With warm sunny weather right around the corner, there will be lots of swimming, gardening, picnics, baseball games, and other outdoor activities.  Of course, more time outdoors means more sun exposure. Although most of the population is aware that there is a correlation between sun exposure and skin cancer, there are still many misunderstandings about who benefits from sun protection.

Q:  I tan easily, so I don't need to worry about skin cancer or wearing sunscreen, right?

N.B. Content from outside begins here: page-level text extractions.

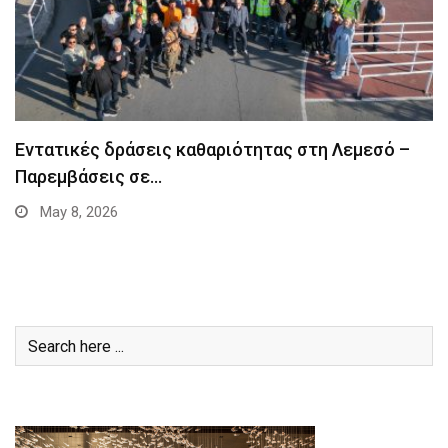
Εντατικές δράσεις καθαριότητας στη Λεμεσό –
Παρεμβάσεις σε…
May 8, 2026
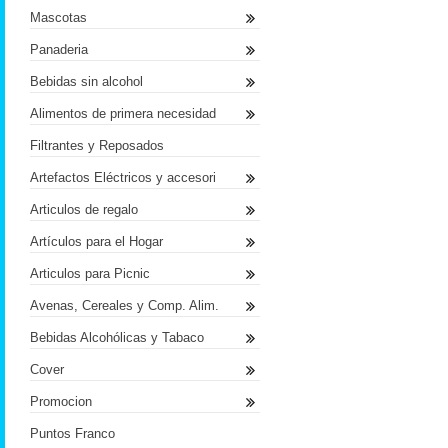
Mascotas
Panaderia
Bebidas sin alcohol
Alimentos de primera necesidad
Filtrantes y Reposados
Artefactos Eléctricos y accesori
Articulos de regalo
Artículos para el Hogar
Articulos para Picnic
Avenas, Cereales y Comp. Alim.
Bebidas Alcohólicas y Tabaco
Cover
Promocion
Puntos Franco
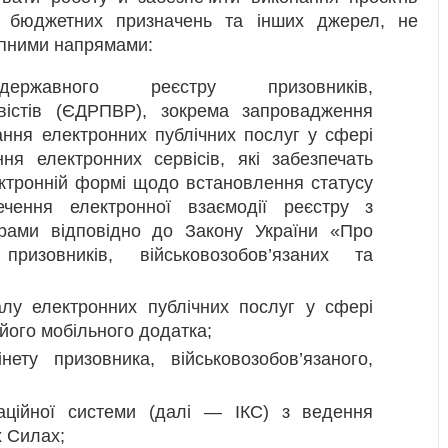
к бюджетних призначень та інших джерел, не
упними напрямами:
ержавного реєстру призовників,
рвістів (ЄДРПВР), зокрема запровадження
ння електронних публічних послуг у сфері
ня електронних сервісів, які забезпечать
ктронній формі щодо встановлення статусу
ечення електронної взаємодії реєстру з
рами відповідно до Закону України «Про
изовників, військовозобов’язаних та
лу електронних публічних послуг у сфері
 його мобільного додатка;
нету призовника, військовозобов’язаного,
каційної системи (далі — ІКС) з ведення
х Силах;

A:  Although individuals with fair complexions are at a higher risk for skin cancer, people of all skin types can develop skin cancer.  Tanning is a protective response to ultraviolet radiation.  This means by the time you notice a tan, there has already been damage to your skin.  Cosmetically, tanning also speeds the aging process and can make certain types of age spots, melasma, and darkening of the skin after inflammation (called postinflammatory hyperpigmentation) more prominent.

Q:  I already have a lot of sun damage from when I was younger –isn't it too late for me to worry about using sunscreen now?

A:  It’s never too late to incorporate photoprotection into your routine!  In fact, one study showed that use of sunscreen in individuals already diagnosed with precancerous lesions decreased the number of new lesions that formed. 

Q:  There are so many options—how do I know I have the right kind of sunscreen?

A:  To get protection from both UVA and UVB rays, look for at least 1 of the following ingredients: Titanium Dioxide, Zinc Oxide, Parsol 1789 (Avobenzone), or Mexoryl (anthelios). Titanium Dioxide and Zinc Oxide are physical blockers that protect the skin by reflecting light and are excellent for people with sun sensitivity, melasma, or sensitive skin.  They are now available in micronized form to go on clear.  Many sunscreens with these ingredients have key words in the title such as “sensitive skin,” “natural,” or “chemical-free.”  Several baby sunscreens use these as active ingredients as well.  Make sure to apply about 30 minutes before your activity and reapply at least every 2 hours while you are outdoors. 

Sunscreens now come in lotions, creams, gels, sprays and powder formulations.  There are even types for dry, sensitive or acne prone skin, so everyone can find the perfect product to keep their skin healthy as they enjoy the beaufiful sunny days to come!